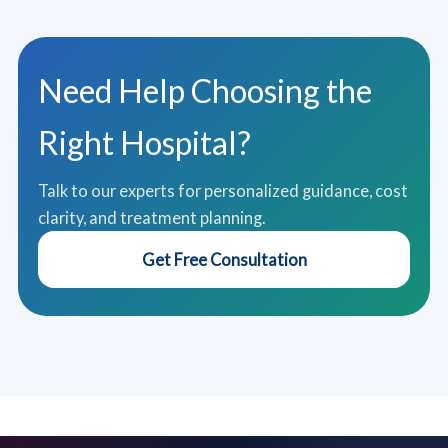
Need Help Choosing the
Right Hospital?
Talk to our experts for personalized guidance, cost
clarity, and treatment planning.
Get Free Consultation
• • • •
Problem to work on:
Please write the data out again exactly, but do not carry over the pictures.

Result of the task:
Need Help Choosing the
Right Hospital?
Talk to our experts for personalized guidance, cost
clarity, and treatment planning.
Get Free Consultation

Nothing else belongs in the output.